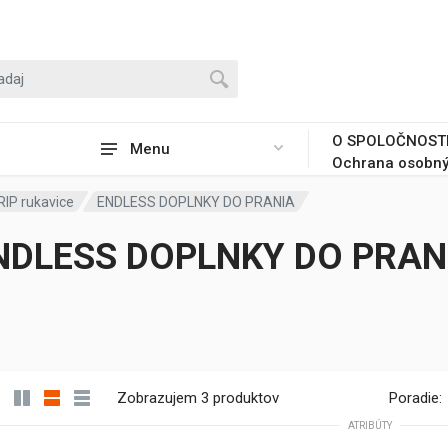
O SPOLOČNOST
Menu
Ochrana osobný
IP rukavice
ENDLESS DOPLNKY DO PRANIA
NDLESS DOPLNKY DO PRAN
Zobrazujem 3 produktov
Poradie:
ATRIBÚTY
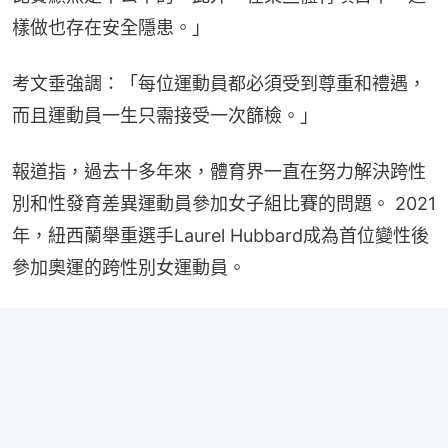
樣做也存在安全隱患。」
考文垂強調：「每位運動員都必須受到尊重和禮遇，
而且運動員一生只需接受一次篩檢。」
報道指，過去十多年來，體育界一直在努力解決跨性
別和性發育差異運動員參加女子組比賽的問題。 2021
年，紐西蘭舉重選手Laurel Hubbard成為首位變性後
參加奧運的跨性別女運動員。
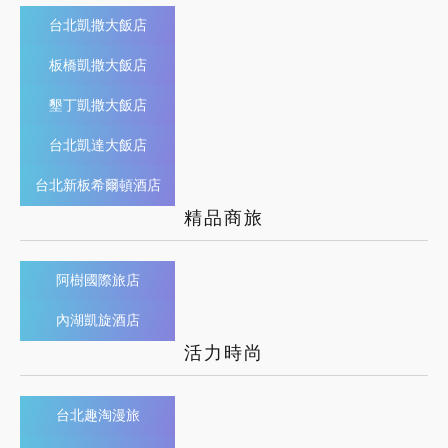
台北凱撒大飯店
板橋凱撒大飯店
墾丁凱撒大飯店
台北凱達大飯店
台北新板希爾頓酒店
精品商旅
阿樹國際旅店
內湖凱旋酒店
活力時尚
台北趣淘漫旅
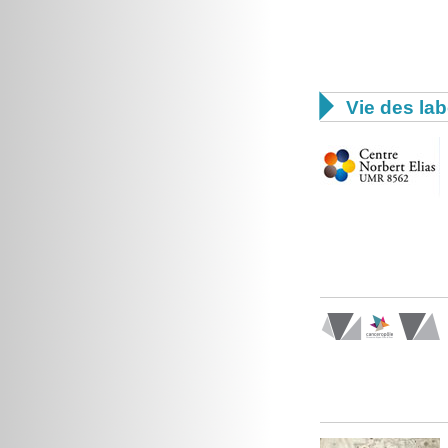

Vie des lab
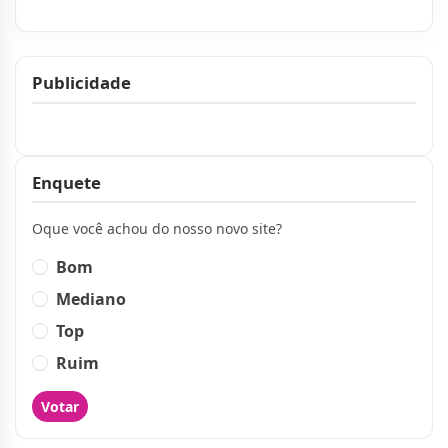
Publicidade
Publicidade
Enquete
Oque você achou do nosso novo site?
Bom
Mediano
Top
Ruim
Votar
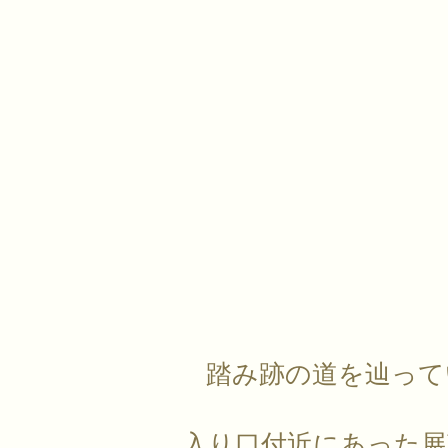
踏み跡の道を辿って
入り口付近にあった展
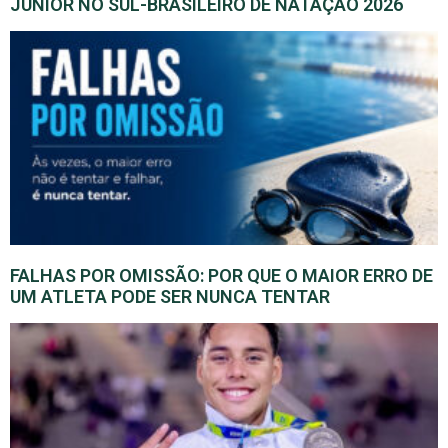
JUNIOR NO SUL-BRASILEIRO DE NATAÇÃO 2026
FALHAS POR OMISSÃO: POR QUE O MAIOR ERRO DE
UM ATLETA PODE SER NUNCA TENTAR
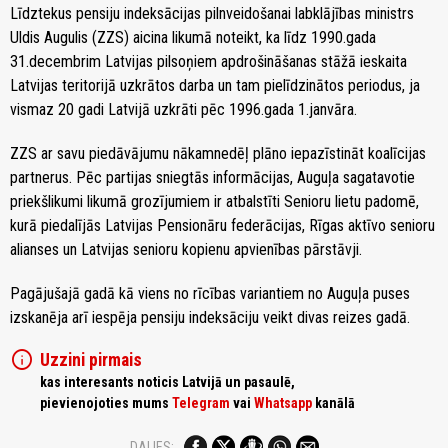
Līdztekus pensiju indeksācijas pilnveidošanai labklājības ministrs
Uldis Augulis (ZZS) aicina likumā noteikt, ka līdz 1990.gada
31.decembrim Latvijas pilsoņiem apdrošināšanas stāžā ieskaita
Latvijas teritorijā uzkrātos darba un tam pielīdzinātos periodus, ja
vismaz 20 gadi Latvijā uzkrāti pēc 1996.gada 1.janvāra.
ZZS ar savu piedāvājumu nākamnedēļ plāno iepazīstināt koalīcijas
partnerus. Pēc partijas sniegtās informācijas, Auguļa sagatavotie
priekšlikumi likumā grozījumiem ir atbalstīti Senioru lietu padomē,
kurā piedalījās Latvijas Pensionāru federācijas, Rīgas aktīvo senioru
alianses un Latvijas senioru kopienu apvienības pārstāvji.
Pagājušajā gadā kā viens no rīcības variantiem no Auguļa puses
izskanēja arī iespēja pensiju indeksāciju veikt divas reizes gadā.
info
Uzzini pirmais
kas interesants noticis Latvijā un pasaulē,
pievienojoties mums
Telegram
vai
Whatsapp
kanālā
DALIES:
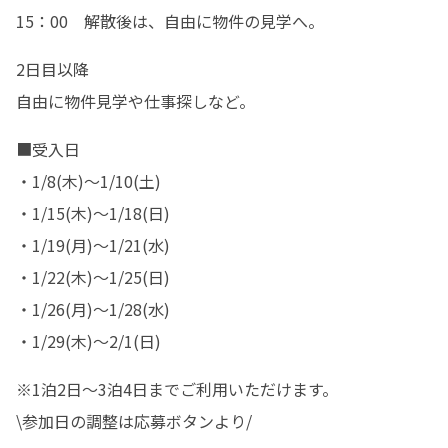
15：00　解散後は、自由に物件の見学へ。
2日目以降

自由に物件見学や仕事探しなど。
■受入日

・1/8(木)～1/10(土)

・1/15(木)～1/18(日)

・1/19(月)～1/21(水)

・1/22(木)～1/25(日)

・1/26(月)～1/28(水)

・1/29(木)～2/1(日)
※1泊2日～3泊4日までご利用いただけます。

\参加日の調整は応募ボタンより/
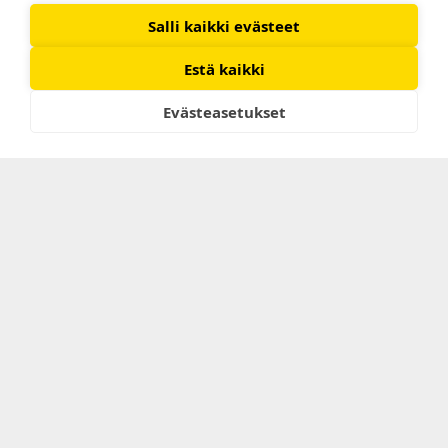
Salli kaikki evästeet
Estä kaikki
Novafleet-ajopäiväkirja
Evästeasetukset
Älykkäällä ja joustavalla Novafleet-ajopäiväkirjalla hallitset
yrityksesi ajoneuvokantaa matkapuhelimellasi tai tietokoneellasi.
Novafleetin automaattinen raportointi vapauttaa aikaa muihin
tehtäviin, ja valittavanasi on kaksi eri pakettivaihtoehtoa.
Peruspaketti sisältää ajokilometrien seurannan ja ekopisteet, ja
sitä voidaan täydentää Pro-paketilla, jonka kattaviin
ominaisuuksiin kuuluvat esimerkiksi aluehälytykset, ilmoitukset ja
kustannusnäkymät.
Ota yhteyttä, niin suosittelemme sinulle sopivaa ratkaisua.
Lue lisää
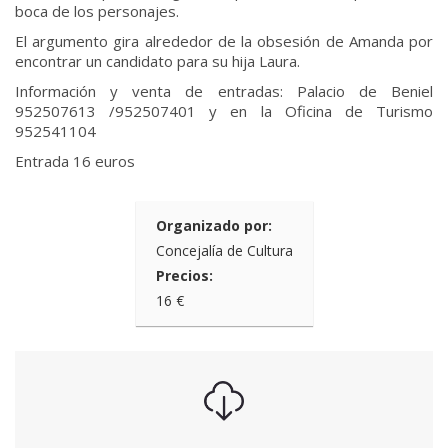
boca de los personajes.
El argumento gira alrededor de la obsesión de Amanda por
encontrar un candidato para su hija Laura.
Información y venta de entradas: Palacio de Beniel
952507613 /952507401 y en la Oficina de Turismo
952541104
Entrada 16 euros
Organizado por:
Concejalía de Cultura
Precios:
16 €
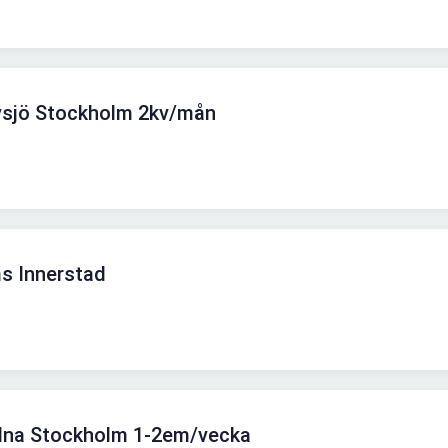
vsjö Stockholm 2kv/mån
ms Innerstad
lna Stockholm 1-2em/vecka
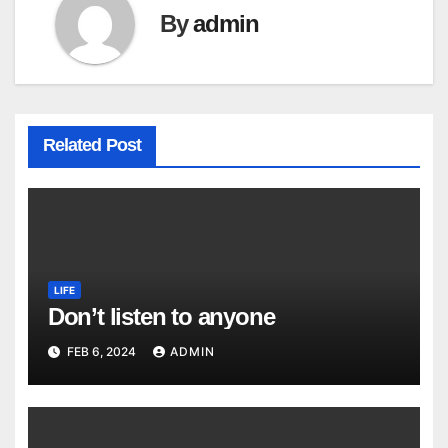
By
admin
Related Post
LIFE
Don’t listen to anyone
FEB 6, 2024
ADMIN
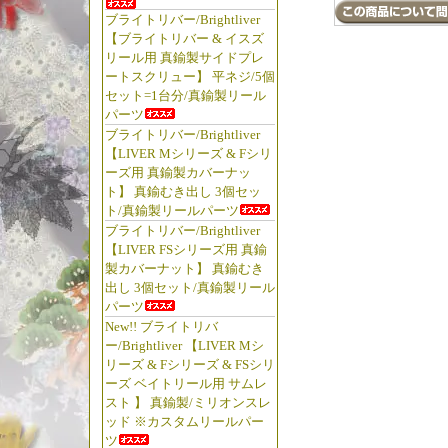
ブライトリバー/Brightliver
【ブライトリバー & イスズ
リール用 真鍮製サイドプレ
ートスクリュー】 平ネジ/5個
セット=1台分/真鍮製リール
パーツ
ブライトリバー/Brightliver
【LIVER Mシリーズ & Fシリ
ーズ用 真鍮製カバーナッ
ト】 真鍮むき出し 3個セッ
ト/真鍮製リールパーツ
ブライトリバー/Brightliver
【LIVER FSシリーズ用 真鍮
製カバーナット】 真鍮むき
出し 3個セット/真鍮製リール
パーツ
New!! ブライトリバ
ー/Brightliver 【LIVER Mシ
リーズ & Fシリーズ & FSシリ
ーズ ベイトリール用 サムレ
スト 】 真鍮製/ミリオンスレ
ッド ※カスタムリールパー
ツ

================

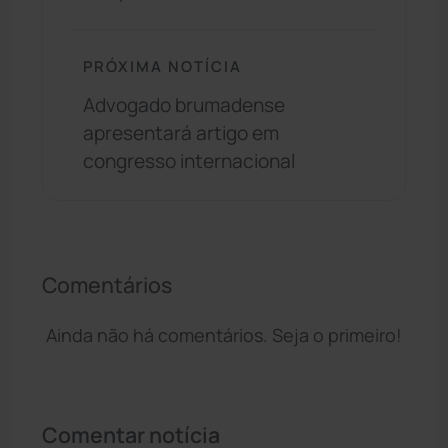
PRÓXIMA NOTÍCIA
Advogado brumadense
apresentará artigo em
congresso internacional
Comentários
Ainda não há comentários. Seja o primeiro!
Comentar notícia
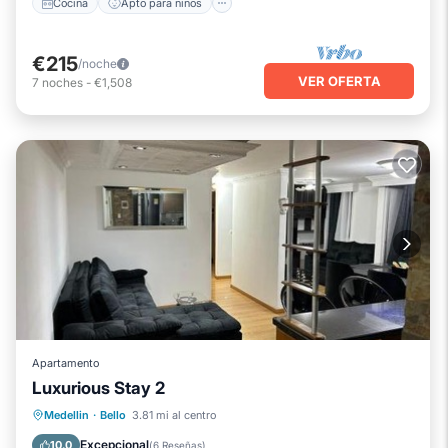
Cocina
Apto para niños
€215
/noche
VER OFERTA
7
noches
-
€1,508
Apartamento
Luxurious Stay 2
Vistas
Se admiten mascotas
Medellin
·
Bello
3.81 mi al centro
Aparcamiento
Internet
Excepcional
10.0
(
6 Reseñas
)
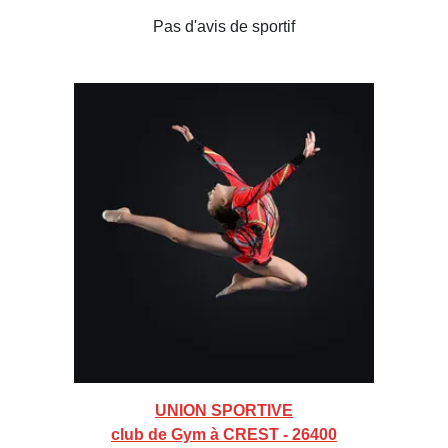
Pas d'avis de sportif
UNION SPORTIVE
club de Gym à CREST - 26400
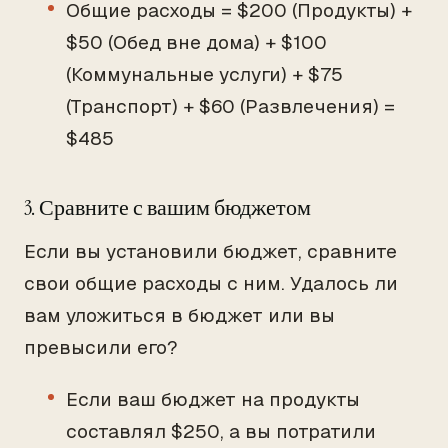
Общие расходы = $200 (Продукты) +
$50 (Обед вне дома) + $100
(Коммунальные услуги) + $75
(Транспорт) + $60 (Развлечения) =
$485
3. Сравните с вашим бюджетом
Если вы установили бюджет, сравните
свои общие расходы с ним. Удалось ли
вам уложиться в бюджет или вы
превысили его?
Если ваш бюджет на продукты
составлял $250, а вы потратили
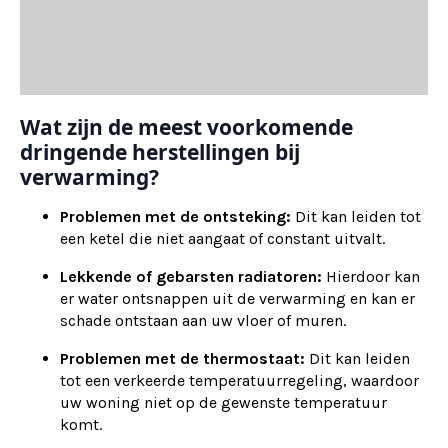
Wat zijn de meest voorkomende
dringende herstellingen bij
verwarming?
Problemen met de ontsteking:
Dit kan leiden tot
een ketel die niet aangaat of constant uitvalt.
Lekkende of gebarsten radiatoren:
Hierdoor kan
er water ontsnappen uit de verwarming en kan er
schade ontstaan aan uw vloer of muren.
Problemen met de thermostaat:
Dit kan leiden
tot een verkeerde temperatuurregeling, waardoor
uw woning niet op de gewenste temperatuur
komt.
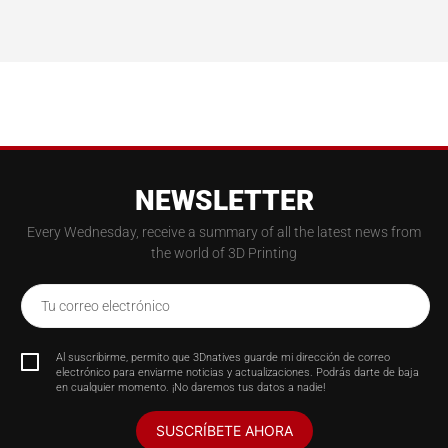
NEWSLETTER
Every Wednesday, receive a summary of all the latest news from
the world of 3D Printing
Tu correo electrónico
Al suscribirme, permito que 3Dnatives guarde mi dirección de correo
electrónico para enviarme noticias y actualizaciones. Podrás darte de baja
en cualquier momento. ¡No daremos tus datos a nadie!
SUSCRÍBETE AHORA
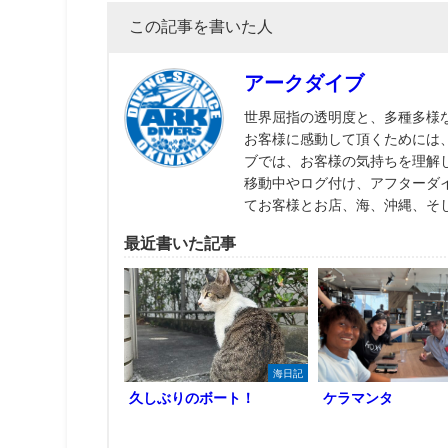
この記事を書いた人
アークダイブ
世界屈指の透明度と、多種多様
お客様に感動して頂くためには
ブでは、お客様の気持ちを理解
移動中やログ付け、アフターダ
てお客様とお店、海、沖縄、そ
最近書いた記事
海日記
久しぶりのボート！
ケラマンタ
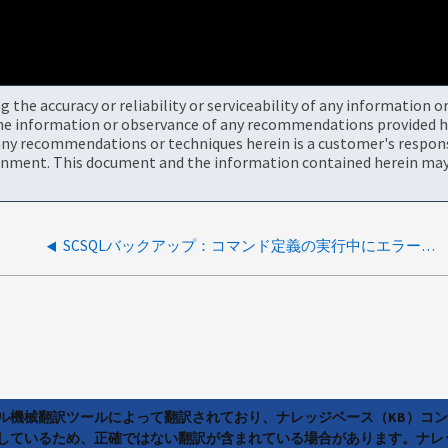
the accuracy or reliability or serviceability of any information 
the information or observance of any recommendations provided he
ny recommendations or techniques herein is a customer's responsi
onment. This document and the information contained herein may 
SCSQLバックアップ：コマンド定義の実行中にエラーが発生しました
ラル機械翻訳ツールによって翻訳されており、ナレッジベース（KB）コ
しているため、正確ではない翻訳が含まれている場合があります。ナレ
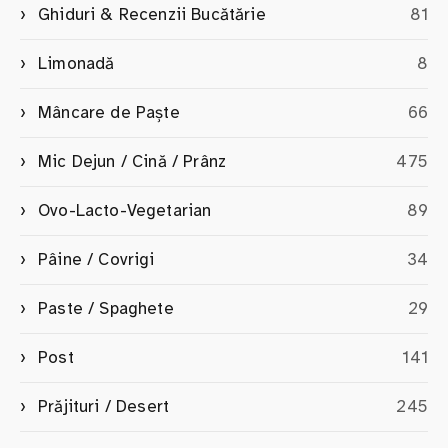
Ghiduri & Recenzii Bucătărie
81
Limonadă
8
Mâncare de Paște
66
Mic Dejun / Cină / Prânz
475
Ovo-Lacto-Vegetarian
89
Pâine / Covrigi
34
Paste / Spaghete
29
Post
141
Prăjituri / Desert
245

================

#### Exercise directions
Locate all lines in the listing above with the word "recommendations" and copy them.

#### Solution to this problem
the information or observance of any recommendations provided he
ny recommendations or techniques herein is a customer's responsi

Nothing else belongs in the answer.